Computational approaches to identifying transcription factor binding sites in yeast genome.

Publisher Summary This chapter describes the basic ideas behind some of the algorithms. In the yeast genome, there are an estimated 500-600 transcription factors. The targets of these factors can range from a few to a few hundred genes. Typically the upstream region of a gene includes the binding sites of different transcription factors that control the expression of the gene under different conditions. Thus, on a genomic scale, transcriptional regulation has a huge combinatorial complexity and the identification of regulatory sites is a very challenging problem. Several approaches have been developed to tackle this problem. One commonly used approach has been to delineate as sharply as possible a group of coregulated genes and search for common sequence patterns in their upstream regulatory regions. The computational algorithms range from finding overrepresented substrings or regular expression patterns to multiple local sequence alignment. The prerequisite for this class of algorithms is a cleanly defined subset of genes that may share a few common motifs. The chapter describes a few representatives in this category.
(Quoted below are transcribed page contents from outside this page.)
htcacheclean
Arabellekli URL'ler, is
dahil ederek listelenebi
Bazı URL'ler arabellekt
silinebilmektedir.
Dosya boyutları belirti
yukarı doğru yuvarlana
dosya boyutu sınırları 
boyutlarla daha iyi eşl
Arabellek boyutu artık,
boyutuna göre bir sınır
An alternative approach is to delineate combinatorial motifs from a large collection of regulatory sequences without the need for defining coregulated groups. The chapter also describes two algorithms in this category that have been developed. One algorithm is based on a mathematical model of probabilistic segmentation, a generalization of segmentation models used in statistical language processing. Another algorithm identifies sequence patterns in the promoter regions of genes that strongly correlate with the genome-wide gene expression data.